Despite what Downton Abbey and Upstairs, Downstairs might show, the life of a female servant was often miserable. Housemaids and cooks were poorly paid and often dreadfully treated by their employers.

It is hard to discover very much about individual servants. Perhaps typical was Emily Chalfont who, in 1881, was a parlour maid, aged 14, in the household of a former naval captain, Henry Temple, who lived at the bottom of Kew Road in Richmond. Like many servants locally, Elizabeth grew up in the countryside. She was the daughter of George Chalfont, a farm labourer, who in 1871 had four young children under eight. Elizabeth no doubt was sent out to service as soon as she was able, in order to support the family. It is possible that she got the position with the Temples through Martha Chalfont, another servant who was staying over on census night in 1881. As Martha was eight years older than Elizabeth, she was probably an older sister.

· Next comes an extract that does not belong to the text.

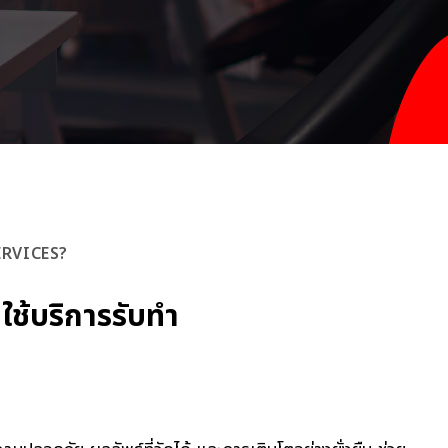
RVICES?
ใช้บริการรับทำ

Elizabeth’s employer was Henry Temple, a former Royal Navy officer, who lived with his wife and daughters. A naval captain on half-pay with a family was not a wealthy individual. Miss Chalfont may well have been the only servant. One can imagine the panic that Elizabeth must have felt every day. The fact that she was allowed a family member as a visitor, however, suggests that her employer may have been more generous than normal.

By the time of the next census, Elizabeth had married and was living near Maidenhead. She was lucky that she had had no dealings with the Metropolitan Association for Befriending Young Servants (MABYS). The charity attempted to provide help for young girls, keeping them away from the many temptations offered in London.

Over the years, several training schools for servants were established locally. The most successful  was Princess Mary Adelaide Training School, which was in existence between 1886 and about 1918 on Richmond Green. It doesn’t seem to have been a particularly happy place. To start with, the building was burnt down in 1893 by one of the residents, something which oddly is not mentioned in the annual report for that year. We know a little about one of the residents, a young lady, aged 15, referred to as IB. She arrived there on 6 May 1902 “very shortly expecting her confinement. Isabel said that one of her foster mother’s sons was the father of her child”. The father was also aged 15. She was summarily returned to the workhouse at West Ham to give birth.